The scary thing is that nowadays everything is backdoored. And developers/product owners can even don't know about it. Obsidian is an electron app, thus uses npm, and with npm we now get like at least one malicious package per month. If they have package autoupdate it's just a matter of time and effort for an attacker to plant something shady there. This could be simple crypto-stealer, or this could be a way to access people's personal vaults.

by Robdel12

2 subcomments

This is ridiculous. The macOS app is signed.

    codesign -dv /Applications/Obsidian.app
    Executable=/Applications/Obsidian.app/Contents/MacOS/Obsidian
    Identifier=md.obsidian
    Format=app bundle with Mach-O universal (x86_64 arm64)
    CodeDirectory v=20500 size=759 flags=0x10000(runtime) hashes=13+7 location=embedded
    Signature size=8975
    Timestamp=Sep 29, 2025 at 12:22:41 PM
    Info.plist entries=39
    TeamIdentifier=6JSW4SJWN9
    Runtime Version=15.4.0
    Sealed Resources version=2 rules=13 files=23
    Internal requirements count=1 size=172

Also, I love OSS as much as the next person, but not everything needs to be.

by msuniverse2026

0 subcomment

I really like the obsidian canvas.

by freefaler

0 subcomment

It's a strange article.
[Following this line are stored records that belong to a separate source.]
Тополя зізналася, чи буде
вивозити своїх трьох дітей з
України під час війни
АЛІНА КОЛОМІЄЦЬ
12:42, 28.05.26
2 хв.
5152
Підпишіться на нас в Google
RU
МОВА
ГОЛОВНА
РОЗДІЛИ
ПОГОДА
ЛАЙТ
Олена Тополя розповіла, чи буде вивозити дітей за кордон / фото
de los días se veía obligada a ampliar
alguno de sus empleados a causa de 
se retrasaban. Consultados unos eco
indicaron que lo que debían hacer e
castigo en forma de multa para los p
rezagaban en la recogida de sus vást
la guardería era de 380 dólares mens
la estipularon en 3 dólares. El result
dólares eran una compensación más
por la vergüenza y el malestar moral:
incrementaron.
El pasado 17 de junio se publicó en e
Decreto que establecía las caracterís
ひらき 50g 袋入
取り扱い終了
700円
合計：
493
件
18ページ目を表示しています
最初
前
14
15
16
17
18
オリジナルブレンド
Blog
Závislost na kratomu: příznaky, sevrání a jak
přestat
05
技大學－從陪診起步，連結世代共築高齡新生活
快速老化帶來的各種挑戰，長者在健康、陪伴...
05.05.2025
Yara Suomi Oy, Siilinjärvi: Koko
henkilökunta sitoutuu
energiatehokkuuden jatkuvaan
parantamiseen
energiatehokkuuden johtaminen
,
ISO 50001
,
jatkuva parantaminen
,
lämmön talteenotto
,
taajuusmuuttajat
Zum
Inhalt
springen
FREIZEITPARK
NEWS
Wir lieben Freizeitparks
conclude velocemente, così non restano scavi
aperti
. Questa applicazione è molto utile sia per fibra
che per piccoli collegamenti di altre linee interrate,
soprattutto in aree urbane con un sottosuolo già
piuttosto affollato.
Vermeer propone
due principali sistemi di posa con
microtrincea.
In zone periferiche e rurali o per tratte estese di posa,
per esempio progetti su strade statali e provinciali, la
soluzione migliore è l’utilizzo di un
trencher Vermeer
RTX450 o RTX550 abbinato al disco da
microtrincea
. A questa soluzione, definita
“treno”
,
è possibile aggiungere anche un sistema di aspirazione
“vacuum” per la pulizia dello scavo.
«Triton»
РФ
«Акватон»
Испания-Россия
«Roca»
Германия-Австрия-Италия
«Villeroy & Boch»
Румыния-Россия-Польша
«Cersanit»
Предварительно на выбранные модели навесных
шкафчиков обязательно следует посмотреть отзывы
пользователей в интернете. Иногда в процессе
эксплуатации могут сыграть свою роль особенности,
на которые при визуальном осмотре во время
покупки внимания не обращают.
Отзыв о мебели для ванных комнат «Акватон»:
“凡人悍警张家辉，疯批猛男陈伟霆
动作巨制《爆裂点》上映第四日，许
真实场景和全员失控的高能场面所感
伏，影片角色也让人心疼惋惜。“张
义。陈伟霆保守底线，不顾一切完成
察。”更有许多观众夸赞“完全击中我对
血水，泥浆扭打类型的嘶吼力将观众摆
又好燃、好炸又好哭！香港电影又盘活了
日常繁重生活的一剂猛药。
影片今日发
Yes it's not an open source, but based on what is the author suspicious? Any bad behaviours from the authors? Change of ownership? Plugin risks?
For me this is the least problematic non-open source software:
- non VC funded (like Mattermost enshitification after VC)
- open source formats
- community plugins with source code (it's JS)

by colesantiago

0 subcomment

Would it be best to be closed source and pay to get the source code with 1 year updates, (except say license server unless you're enterprise)?
That way the author can still keep the source closed and those who want code can pay for it.
I very rarely see OSS being monetized successfully without a community fork destroying the original project.
OSS still requires money to maintain the project and sparse donations really don't really cut it.

by tonyhart7

4 subcomments

need obsidian open source alternative

by deafpolygon

1 subcomments

I know this may go against the ethos of some folks on HN, but I switched to Apple Notes and haven't looked back. At the end of the day, you either use the tool or the tool uses you.
For diagrams, mindmaps, etc... I just use Freeform now -- screen capture or export the board as PDF to paste into my notes. It's deceptively flexible and more powerful than it would appear.

by jiri

3 subcomments

But files obsidian works with are just bunch of .md files that can be viewed or edited with anything, nano, notepad, visual studio code etc. So does it really matter it is or it is not open source?